I have built one MS660 clone and purchased one JonCutter G3800 and they both serve a purpose for a homeowner like myself and do not seem to be "crap", on the contrary.
They are a welcome low cost competition for the overpriced European design saws and especially the little $110 JonCutter 38 cc 16" has been a pleasant surprise how well it performs.

Nice to be able to still buy well performing cheap simple new chainsaws with fully adjustable carburetors.
Yes I agree 100% they are not nearly as good as the real professional saws, but that's OK with me.

Professional users already know that.
 
Seal has to be on the inside if this is the same saw that broke the crank. “2 turns out on the H”, missing seal, P&C that’s not destroyed and milling with the saw is an impossibility. Crank broke because it’s Chinese crap. If it didn’t break, eventually that PTO side bearing would have failed from lack of lubrication.

Guess what saw completed milling this log…

I normally use my 070 "bone rattler" saw for milling, but this log was finished with 381, gently and sloooooooooowly.
Of course those are not OEM quality machines and pro guys are not running them as far as I know. It fits my hobby ticket though. I have fun assembling them and then running them, if saw fails I fix it and run it more.
This hobby is not for everyone and it is understandable.

381.1.jpg 070.1.jpg
 
Guess what saw completed milling this log…

I normally use my 070 "bone rattler" saw for milling, but this log was finished with 381, gently and sloooooooooowly.
Of course those are not OEM quality machines and pro guys are not running them as far as I know. It fits my hobby ticket though. I have fun assembling them and then running them, if saw fails I fix it and run it more.
This hobby is not for everyone and it is understandable.

View attachment 865993 View attachment 865992
How's that 070 do for milling? Does it even know its in wood? LOL
 
Guess what saw completed milling this log…
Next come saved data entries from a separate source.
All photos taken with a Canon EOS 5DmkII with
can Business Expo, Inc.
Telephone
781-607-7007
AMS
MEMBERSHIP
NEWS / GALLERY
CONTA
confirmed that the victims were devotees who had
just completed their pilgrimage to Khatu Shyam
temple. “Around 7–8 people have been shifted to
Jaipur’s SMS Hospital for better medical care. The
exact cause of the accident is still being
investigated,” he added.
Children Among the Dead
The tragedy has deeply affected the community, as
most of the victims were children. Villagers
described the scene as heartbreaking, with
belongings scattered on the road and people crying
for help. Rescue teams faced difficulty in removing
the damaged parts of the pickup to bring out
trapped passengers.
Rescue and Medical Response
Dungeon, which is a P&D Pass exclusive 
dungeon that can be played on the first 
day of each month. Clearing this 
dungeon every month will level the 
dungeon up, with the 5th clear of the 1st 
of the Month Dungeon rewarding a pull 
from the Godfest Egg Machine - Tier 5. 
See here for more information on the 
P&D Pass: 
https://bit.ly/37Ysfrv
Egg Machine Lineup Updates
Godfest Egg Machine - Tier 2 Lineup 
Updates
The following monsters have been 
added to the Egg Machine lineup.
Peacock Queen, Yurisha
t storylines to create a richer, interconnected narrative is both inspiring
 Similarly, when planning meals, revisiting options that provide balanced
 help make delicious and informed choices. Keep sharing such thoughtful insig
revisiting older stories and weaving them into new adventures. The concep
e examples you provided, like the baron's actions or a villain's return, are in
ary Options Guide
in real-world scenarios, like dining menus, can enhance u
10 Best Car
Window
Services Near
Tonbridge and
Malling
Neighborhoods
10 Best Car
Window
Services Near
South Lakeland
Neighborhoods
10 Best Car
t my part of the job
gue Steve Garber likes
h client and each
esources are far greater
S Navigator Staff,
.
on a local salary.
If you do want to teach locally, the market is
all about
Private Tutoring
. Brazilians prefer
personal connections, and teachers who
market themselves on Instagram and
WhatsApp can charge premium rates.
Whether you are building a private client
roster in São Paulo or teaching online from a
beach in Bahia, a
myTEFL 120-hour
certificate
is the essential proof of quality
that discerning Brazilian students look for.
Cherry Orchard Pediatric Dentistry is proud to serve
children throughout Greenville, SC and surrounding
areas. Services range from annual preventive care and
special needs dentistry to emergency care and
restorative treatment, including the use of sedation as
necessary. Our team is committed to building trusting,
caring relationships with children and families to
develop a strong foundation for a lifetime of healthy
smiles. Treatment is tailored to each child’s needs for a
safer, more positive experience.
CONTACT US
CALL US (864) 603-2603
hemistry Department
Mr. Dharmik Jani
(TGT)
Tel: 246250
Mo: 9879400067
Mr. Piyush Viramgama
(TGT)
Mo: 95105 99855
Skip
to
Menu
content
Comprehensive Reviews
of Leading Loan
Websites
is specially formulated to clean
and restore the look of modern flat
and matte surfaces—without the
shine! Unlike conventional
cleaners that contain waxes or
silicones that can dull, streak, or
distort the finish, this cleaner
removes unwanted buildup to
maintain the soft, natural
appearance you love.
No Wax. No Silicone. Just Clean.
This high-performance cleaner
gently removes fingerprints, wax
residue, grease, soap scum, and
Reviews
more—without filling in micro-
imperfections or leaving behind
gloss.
I normally use my 070 "bone rattler" saw for milling, but this log was finished with 381, gently and sloooooooooowly.
Of course those are not OEM quality machines and pro guys are not running them as far as I know. It fits my hobby ticket though. I have fun assembling them and then running them, if saw fails I fix it and run it more.
This hobby is not for everyone and it is understandable.

View attachment 865993 View attachment 865992
This whole thread has just been cryptic and weird.

Major details were left out, a couple big ones being that you were the builder of this Chinese kit saw, not some other guy like you said and you were using the saw for milling when the crank broke, not just “ran for 2O minutes”.